▶ [Dataset content]
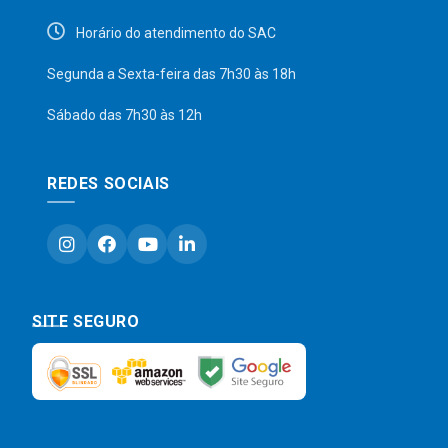
Horário do atendimento do SAC
Segunda a Sexta-feira das 7h30 às 18h
Sábado das 7h30 às 12h
REDES SOCIAIS
SITE SEGURO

▶ [Task statement]
Transcribe all records verbatim, no pictures.

▶ [Solution to this problem]
Horário do atendimento do SAC
Segunda a Sexta-feira das 7h30 às 18h
Sábado das 7h30 às 12h
REDES SOCIAIS
SITE SEGURO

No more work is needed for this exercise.